I don’t know enough about the sport yet to say that Francisco is as great as his grandfather. But I can say certainly that he does not seem to use any mystifications. Hemingway would have dedicated a book to the brothers Ordóñez if he’d lived to see them. I feel therefore that it’s my duty to make some record for this magazine of their competition, and I will continue this as a series. Next I’ll write of Cayetano.
By Kaelan Smith


April 23rd, 2009 at 5:33 pm
The matador is a coward who kills a creature already weakened by torture. The bull is confined in a dark box. Suddenly a metal spike is stabbed into his back. The bull, injured and disoriented, is then put in the bright arena. Picadors on horses, which themselves are often injured, stab lances into the horse, causing deep wounds. The bull starts to bleed to death. The neck muscles have been damaged and he cannot hold his head up. There is increasing blood loss, causing the bull a raging thirst as well as pain. Banderillos drive harpoons into the bull’s back, causing more blood loss. The bull must be very weak before the matador faces him. Finally the matador uses a metre long sword to try to pierce his heart but it often pierces the bull’s lungs, causing him to drown in his own blood. After the bull collapses, the tail and ears are cut off the usually still living bull and given as a prize to the matador. Then the bull is dragged out by its horns. The testicles are considered a prized tasty snack. Oh, yes, a brave spectacle—a bleeding, weakened, tortured animal slowly killed for the amusement of a bloodthirsty crowd.

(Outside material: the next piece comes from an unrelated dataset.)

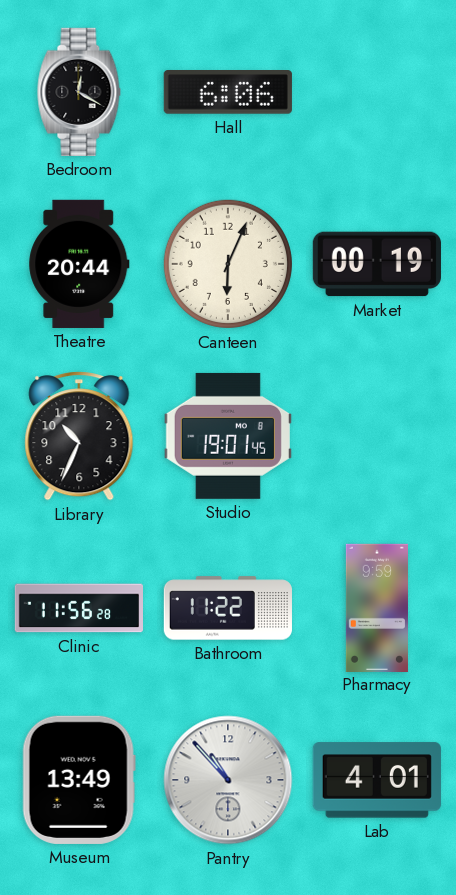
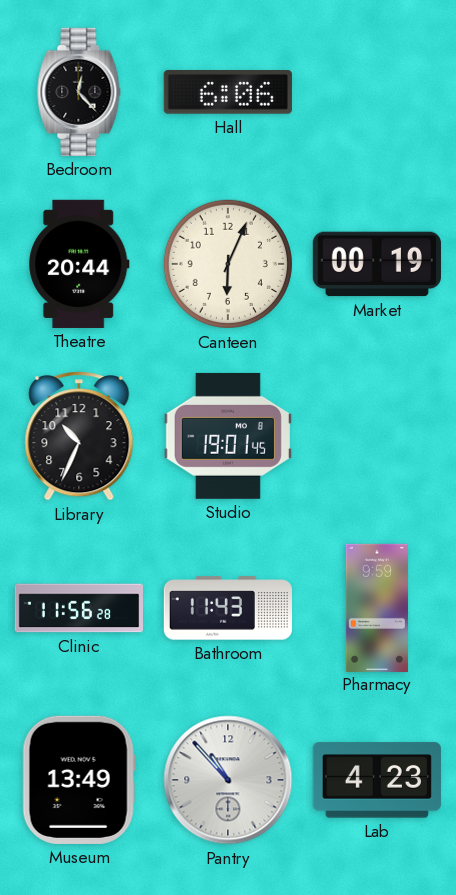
Bedroom: 12:20 -> 12:23
Bathroom: 11:22 -> 11:43
Lab: 4:01 -> 4:23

April 23rd, 2009 at 11:06 pm
Animal rights aside, if there is anything the matador isn’t it’s a coward. The picadors pic the bulls, of course, and not the horses themselves. That would be counter-productive. In the old days of bullfighting the horses had no protection and would often be gored and run neighing about the corrida trailing their entrails. That was likely unpleasant.
I believe most swords are a meter long, so I’m not sure what is particularly cowardly about that length. The blade must be long enough to get to the heart, after all. Certainly going in over the horn, exposing the body to the tip, is not at all cowardly. It is in fact quite brave. The show may be spectacular, and technically unnecessary (though by that argument so is the ballet), but it is not any crueler than a slaughterhouse. But I’m sure you don’t care for slaughterhouses, or even hunting, for that matter.

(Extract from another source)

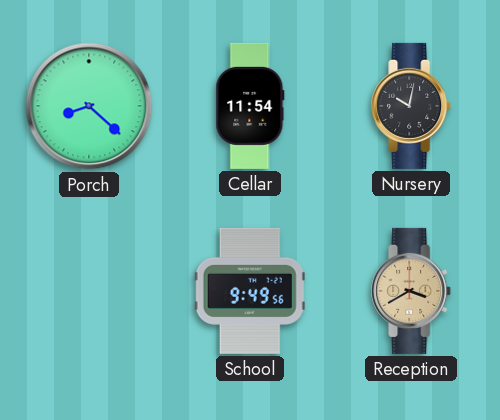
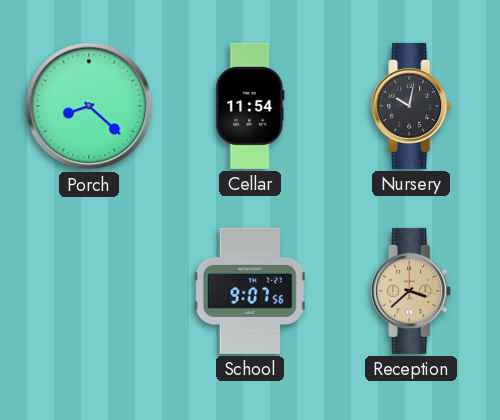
School: 9:49 -> 9:07
Reception: 3:40 -> 3:38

If the bull is pic-ed too deeply, he will bleed out and weaken. A strong and brave bull, lightly pic-ed, will keep his head lower so that the matador may pass him, but he does not bleed out any more than does a fighter with a torn brow. And I believe you mean that the banderilleros place the banderillas, which are barbed darts, in the bull’s back. Calling them harpoons gives a false impression.

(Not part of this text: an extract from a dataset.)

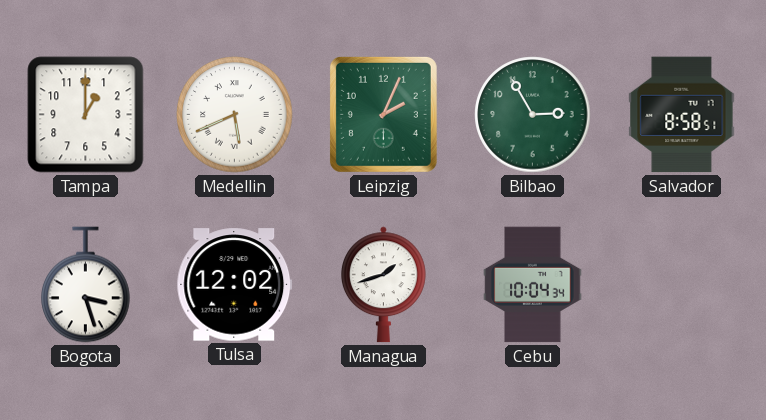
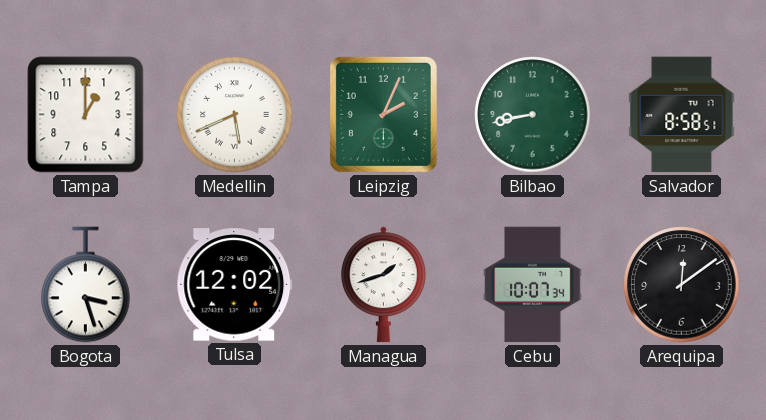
Bilbao: 2:55 -> 8:43
Cebu: 10:04 -> 10:07
Arequipa: none -> 12:09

The bullfight is a tragedy, and not a competition, but ask Cayetano Ordóñez, whose liver ruptured when he was trampled recently, if it is a safe and cowardly sport without great risk. He would tell you that it requires great art and courage to fight a bull calmly and beautifully. I hope you don’t spend too much time scouring the internet for bullfighting articles so that you can moralize.
April 24th, 2009 at 2:28 pm
Dear Tree Riesener,
… wait, Tree?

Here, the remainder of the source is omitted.